-- GIVEN DATA follows --

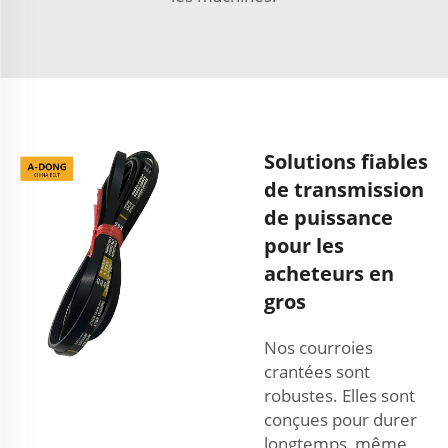
Solutions fiables
de transmission
de puissance
pour les
acheteurs en
gros
Nos courroies
crantées sont
robustes. Elles sont
conçues pour durer
longtemps, même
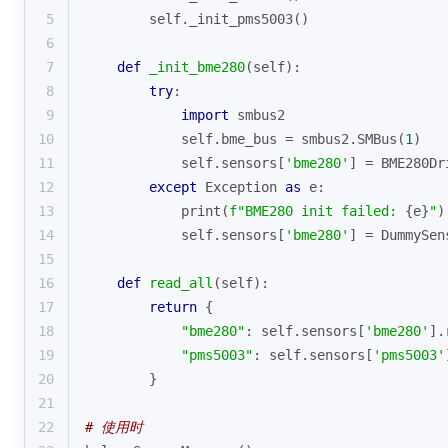
5
        self._init_pms5003()
6
7
def
_init_bme280
(
self
):
8
try
:
9
import
 smbus2
10
            self.bme_bus = smbus2.SMBus(
1
)
11
            self.sensors[
'bme280'
] = BME280Dr
12
except
 Exception 
as
 e:
13
print
(
f"BME280 init failed: 
{e}
"
)
14
            self.sensors[
'bme280'
] = DummySen
15
16
def
read_all
(
self
):
17
return
 {
18
"bme280"
: self.sensors[
'bme280'
].
19
"pms5003"
: self.sensors[
'pms5003'
20
        }
21
22
# 使用时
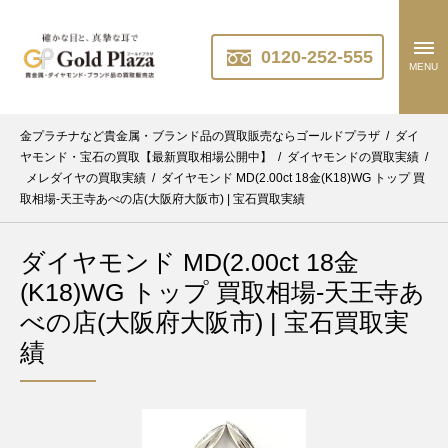
0120-252-555
MENU
金プラチナなど貴金属・ブランド品の買取販売ならゴールドプラザ
/
ダイ
ヤモンド・宝石の買取【最新買取相場公開中】
/
ダイヤモンドの買取実績
/
メレダイヤの買取実績
/
ダイヤモンド MD(2.00ct 18金(K18)WG トップ 買
取相場-天王寺あべの店(大阪府大阪市) | 宝石買取実績
ダイヤモンド MD(2.00ct 18金
(K18)WG トップ 買取相場-天王寺あ
べの店(大阪府大阪市) | 宝石買取実
績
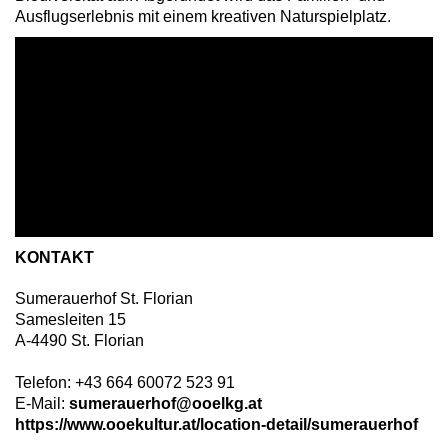
Ausflugserlebnis mit einem kreativen Naturspielplatz.
KONTAKT
Sumerauerhof St. Florian
Samesleiten 15
A
-
4490
St. Florian
Telefon:
+43 664 60072 523 91
E-Mail:
sumerauerhof@ooelkg.at
https://www.ooekultur.at/location-detail/sumerauerhof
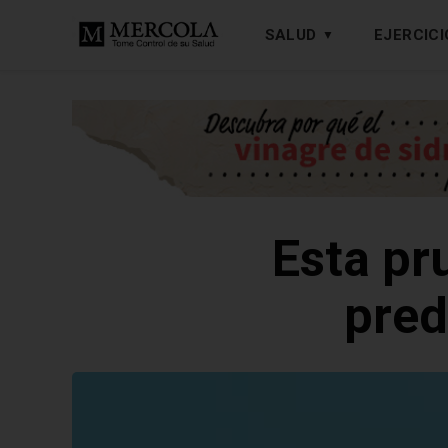
SALUD
EJERCICI
Esta pr
pred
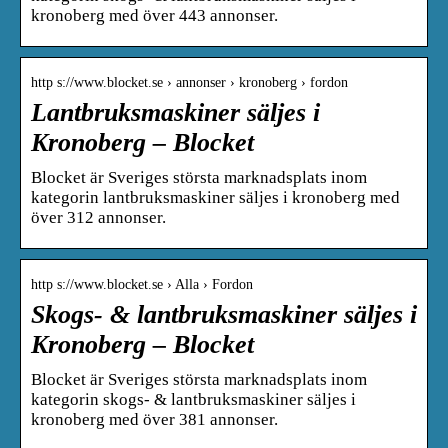
kronoberg med över 443 annonser.
http s://www.blocket.se › annonser › kronoberg › fordon
Lantbruksmaskiner säljes i
Kronoberg – Blocket
Blocket är Sveriges största marknadsplats inom
kategorin lantbruksmaskiner säljes i kronoberg med
över 312 annonser.
http s://www.blocket.se › Alla › Fordon
Skogs- & lantbruksmaskiner säljes i
Kronoberg – Blocket
Blocket är Sveriges största marknadsplats inom
kategorin skogs- & lantbruksmaskiner säljes i
kronoberg med över 381 annonser.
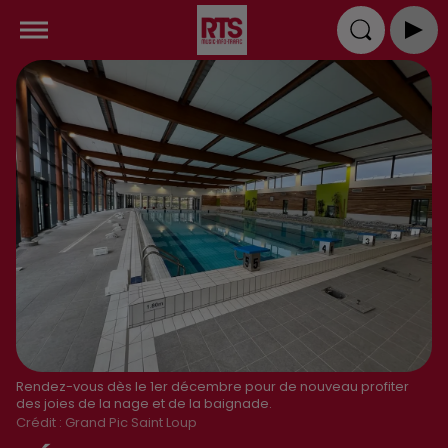
Rendez-vous dès le 1er décembre pour de nouveau profiter
des joies de la nage et de la baignade.
Crédit :
Grand Pic Saint Loup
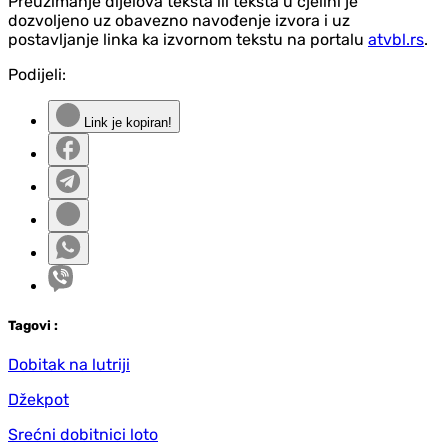
Preuzimanje dijelova teksta ili teksta u cjelini je
dozvoljeno uz obavezno navođenje izvora i uz
postavljanje linka ka izvornom tekstu na portalu
atvbl.rs
.
Podijeli:
Link je kopiran!
Tag
ovi
:
Dobitak na lutriji
Džekpot
Srećni dobitnici loto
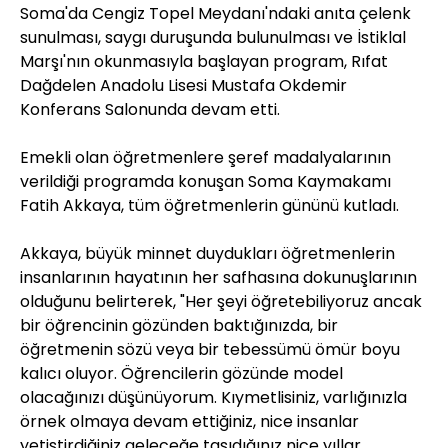
Soma'da Cengiz Topel Meydanı'ndaki anıta çelenk
sunulması, saygı duruşunda bulunulması ve İstiklal
Marşı'nın okunmasıyla başlayan program, Rıfat
Dağdelen Anadolu Lisesi Mustafa Okdemir
Konferans Salonunda devam etti.
Emekli olan öğretmenlere şeref madalyalarının
verildiği programda konuşan Soma Kaymakamı
Fatih Akkaya, tüm öğretmenlerin gününü kutladı.
Akkaya, büyük minnet duydukları öğretmenlerin
insanlarının hayatının her safhasına dokunuşlarının
olduğunu belirterek, "Her şeyi öğretebiliyoruz ancak
bir öğrencinin gözünden baktığınızda, bir
öğretmenin sözü veya bir tebessümü ömür boyu
kalıcı oluyor. Öğrencilerin gözünde model
olacağınızı düşünüyorum. Kıymetlisiniz, varlığınızla
örnek olmaya devam ettiğiniz, nice insanlar
yetiştirdiğiniz geleceğe taşıdığınız nice yıllar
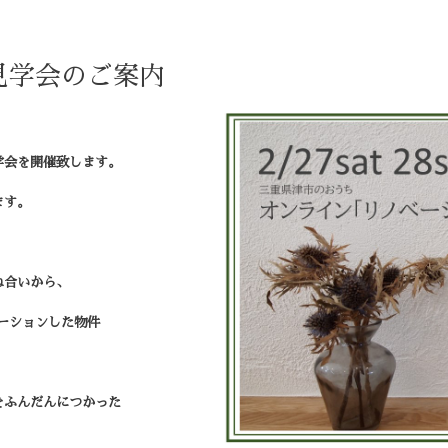
見学会のご案内
学会を開催致します。
ます。
ね合いから、
ーションした物件
をふんだんにつかった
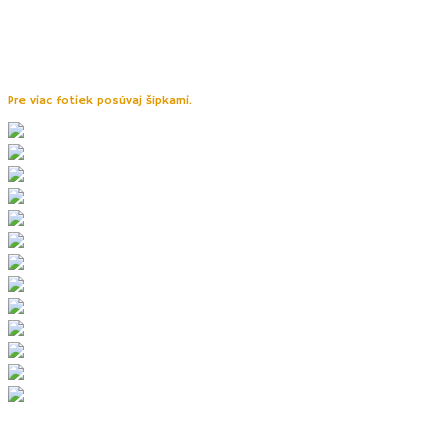
spomínala, ak
sa Vám pošťastí a stretnete tu majiteľa najväčšej vínnej
pivnice (bývalej bane), rzaiste Vás rád a ochotne prevedie priestormi
svojej pivnice (bane). V prípade záujmu zabezpečí i ochutnávku svojho
vynikajúceho vína.
Pre viac fotiek posúvaj šípkami.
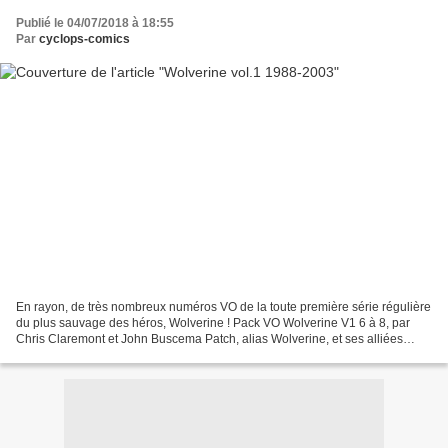
Publié le 04/07/2018 à 18:55
Par
cyclops-comics
En rayon, de très nombreux numéros VO de la toute première série régulière
du plus sauvage des héros, Wolverine ! Pack VO Wolverine V1 6 à 8, par
Chris Claremont et John Buscema Patch, alias Wolverine, et ses alliées
Jessica Drew, l'ancienne Spider Woman,...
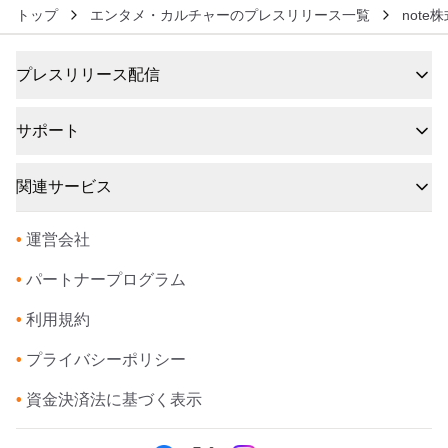
トップ
エンタメ・カルチャーのプレスリリース一覧
note
プレスリリース配信
サポート
関連サービス
•
運営会社
•
パートナープログラム
•
利用規約
•
プライバシーポリシー
•
資金決済法に基づく表示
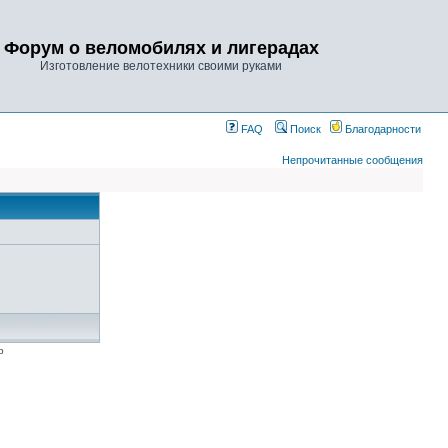
Форум о веломобилях и лигерадах
Изготовление велотехники своими руками
FAQ
Поиск
Благодарности
Непрочитанные сообщения
p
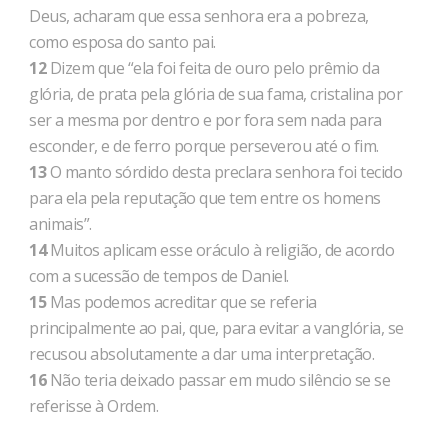
Deus, acharam que essa senhora era a pobreza,
como esposa do santo pai.
12
Dizem que “ela foi feita de ouro pelo prêmio da
glória, de prata pela glória de sua fama, cristalina por
ser a mesma por dentro e por fora sem nada para
esconder, e de ferro porque perseverou até o fim.
13
O manto sórdido desta preclara senhora foi tecido
para ela pela reputação que tem entre os homens
animais”.
14
Muitos aplicam esse oráculo à religião, de acordo
com a sucessão de tempos de Daniel.
15
Mas podemos acreditar que se referia
principalmente ao pai, que, para evitar a vanglória, se
recusou absolutamente a dar uma interpretação.
16
Não teria deixado passar em mudo silêncio se se
referisse à Ordem.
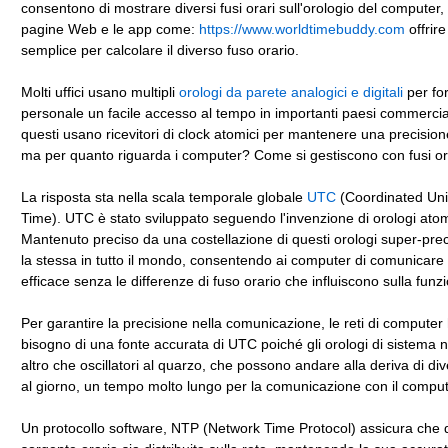
consentono di mostrare diversi fusi orari sull'orologio del computer,
pagine Web e le app come:
https://www.worldtimebuddy.com
offrir
semplice per calcolare il diverso fuso orario.
Molti uffici usano multipli
orologi da parete analogici e digitali
per for
personale un facile accesso al tempo in importanti paesi commercial
questi usano ricevitori di clock atomici per mantenere una precision
ma per quanto riguarda i computer? Come si gestiscono con fusi ora
La risposta sta nella scala temporale globale
UTC
(Coordinated Uni
Time). UTC è stato sviluppato seguendo l'invenzione di orologi atom
Mantenuto preciso da una costellazione di questi orologi super-prec
la stessa in tutto il mondo, consentendo ai computer di comunicare
efficace senza le differenze di fuso orario che influiscono sulla funzi
Per garantire la precisione nella comunicazione, le reti di compute
bisogno di una fonte accurata di UTC poiché gli orologi di sistema
altro che oscillatori al quarzo, che possono andare alla deriva di di
al giorno, un tempo molto lungo per la comunicazione con il comput
Un protocollo software, NTP (Network Time Protocol) assicura che 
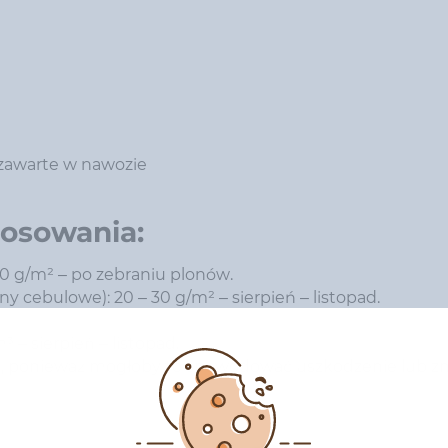
 zawarte w nawozie
tosowania:
0 g/m² – po zebraniu plonów.
iny cebulowe): 20 – 30 g/m² – sierpień – listopad.
 – sierpień – listopad.
u, ponieważ mogłoby to spowodować uszkodzenie lub zn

-- GIVEN DATA concluded --

# WORK REQUEST
Leaving the pictures out, give back each line above exactly.

# RESPONSE BOX
Solutions fiables
de transmission
de puissance
pour les
acheteurs en
gros
Nos courroies
crantées sont
robustes. Elles sont
conçues pour durer
longtemps, même
5
        self._init_pms5003()
6
7
def
_init_bme280
(
self
):
8
try
:
9
import
 smbus2
10
            self.bme_bus = smbus2.SMBus(
1
)
11
            self.sensors[
'bme280'
] = BME280Dr
12
except
 Exception 
as
 e:
13
print
(
f"BME280 init failed: 
{e}
"
)
14
            self.sensors[
'bme280'
] = DummySen
15
16
def
read_all
(
self
):
17
return
 {
18
"bme280"
: self.sensors[
'bme280'
].
19
"pms5003"
: self.sensors[
'pms5003'
20
        }
21
22
# 使用时
0120-252-555
MENU
金プラチナなど貴金属・ブランド品の買取販売ならゴールドプラザ
/
ダイ
ヤモンド・宝石の買取【最新買取相場公開中】
/
ダイヤモンドの買取実績
/
メレダイヤの買取実績
/
ダイヤモンド MD(2.00ct 18金(K18)WG トップ 買
取相場-天王寺あべの店(大阪府大阪市) | 宝石買取実績
ダイヤモンド MD(2.00ct 18金
(K18)WG トップ 買取相場-天王寺あ
べの店(大阪府大阪市) | 宝石買取実
績
Ausflugserlebnis mit einem kreativen Naturspielplatz.
KONTAKT
Sumerauerhof St. Florian
Samesleiten 15
A
-
4490
St. Florian
Telefon:
+43 664 60072 523 91
E-Mail:
sumerauerhof@ooelkg.at
https://www.ooekultur.at/location-detail/sumerauerhof
SALUD
EJERCICI
Esta pr
pred
kronoberg med över 443 annonser.
http s://www.blocket.se › annonser › kronoberg › fordon
Lantbruksmaskiner säljes i
Kronoberg – Blocket
Blocket är Sveriges största marknadsplats inom
kategorin lantbruksmaskiner säljes i kronoberg med
över 312 annonser.
http s://www.blocket.se › Alla › Fordon
Skogs- & lantbruksmaskiner säljes i
Kronoberg – Blocket
Blocket är Sveriges största marknadsplats inom
kategorin skogs- & lantbruksmaskiner säljes i
kronoberg med över 381 annonser.
Rendez-vous dès le 1er décembre pour de nouveau profiter
des joies de la nage et de la baignade.
Crédit :
Grand Pic Saint Loup
Preuzimanje dijelova teksta ili teksta u cjelini je
dozvoljeno uz obavezno navođenje izvora i uz
postavljanje linka ka izvornom tekstu na portalu
atvbl.rs
.
Podijeli:
Link je kopiran!
Tag
ovi
:
Dobitak na lutriji
Džekpot
Srećni dobitnici loto
Soma'da Cengiz Topel Meydanı'ndaki anıta çelenk
sunulması, saygı duruşunda bulunulması ve İstiklal
Marşı'nın okunmasıyla başlayan program, Rıfat
Dağdelen Anadolu Lisesi Mustafa Okdemir
Konferans Salonunda devam etti.
Emekli olan öğretmenlere şeref madalyalarının
verildiği programda konuşan Soma Kaymakamı
Fatih Akkaya, tüm öğretmenlerin gününü kutladı.
Akkaya, büyük minnet duydukları öğretmenlerin
insanlarının hayatının her safhasına dokunuşlarının
olduğunu belirterek, "Her şeyi öğretebiliyoruz ancak
bir öğrencinin gözünden baktığınızda, bir
öğretmenin sözü veya bir tebessümü ömür boyu
kalıcı oluyor. Öğrencilerin gözünde model
olacağınızı düşünüyorum. Kıymetlisiniz, varlığınızla
örnek olmaya devam ettiğiniz, nice insanlar
yetiştirdiğiniz geleceğe taşıdığınız nice yıllar
見学会のご案内
学会を開催致します。
ます。
ね合いから、
ーションした物件
をふんだんにつかった
spomínala, ak
sa Vám pošťastí a stretnete tu majiteľa najväčšej vínnej
pivnice (bývalej bane), rzaiste Vás rád a ochotne prevedie priestormi
svojej pivnice (bane). V prípade záujmu zabezpečí i ochutnávku svojho
vynikajúceho vína.
Pre viac fotiek posúvaj šípkami.
Publié le 04/07/2018 à 18:55
Par
cyclops-comics
En rayon, de très nombreux numéros VO de la toute première série régulière
du plus sauvage des héros, Wolverine ! Pack VO Wolverine V1 6 à 8, par
Chris Claremont et John Buscema Patch, alias Wolverine, et ses alliées
Jessica Drew, l'ancienne Spider Woman,...
トップ
エンタメ・カルチャーのプレスリリース一覧
note
プレスリリース配信
サポート
関連サービス
•
運営会社
•
パートナープログラム
•
利用規約
•
プライバシーポリシー
•
資金決済法に基づく表示
Форум о веломобилях и лигерадах
Изготовление велотехники своими руками
FAQ
Поиск
Благодарности
Непрочитанные сообщения
p
Deus, acharam que essa senhora era a pobreza,
como esposa do santo pai.
12
Dizem que “ela foi feita de ouro pelo prêmio da
glória, de prata pela glória de sua fama, cristalina por
ser a mesma por dentro e por fora sem nada para
esconder, e de ferro porque perseverou até o fim.
13
O manto sórdido desta preclara senhora foi tecido
para ela pela reputação que tem entre os homens
animais”.
14
Muitos aplicam esse oráculo à religião, de acordo
com a sucessão de tempos de Daniel.
15
Mas podemos acreditar que se referia
principalmente ao pai, que, para evitar a vanglória, se
recusou absolutamente a dar uma interpretação.
16
Não teria deixado passar em mudo silêncio se se
referisse à Ordem.
consentono di mostrare diversi fusi orari sull'orologio del computer,
pagine Web e le app come:
https://www.worldtimebuddy.com
offrir
semplice per calcolare il diverso fuso orario.
Molti uffici usano multipli
orologi da parete analogici e digitali
per for
personale un facile accesso al tempo in importanti paesi commercial
questi usano ricevitori di clock atomici per mantenere una precision
ma per quanto riguarda i computer? Come si gestiscono con fusi ora
La risposta sta nella scala temporale globale
UTC
(Coordinated Uni
Time). UTC è stato sviluppato seguendo l'invenzione di orologi atom
Mantenuto preciso da una costellazione di questi orologi super-prec
la stessa in tutto il mondo, consentendo ai computer di comunicare
efficace senza le differenze di fuso orario che influiscono sulla funzi
Per garantire la precisione nella comunicazione, le reti di compute
bisogno di una fonte accurata di UTC poiché gli orologi di sistema
altro che oscillatori al quarzo, che possono andare alla deriva di di
al giorno, un tempo molto lungo per la comunicazione con il comput
Un protocollo software, NTP (Network Time Protocol) assicura che 
 zawarte w nawozie
tosowania:
0 g/m² – po zebraniu plonów.
iny cebulowe): 20 – 30 g/m² – sierpień – listopad.
 – sierpień – listopad.
u, ponieważ mogłoby to spowodować uszkodzenie lub zn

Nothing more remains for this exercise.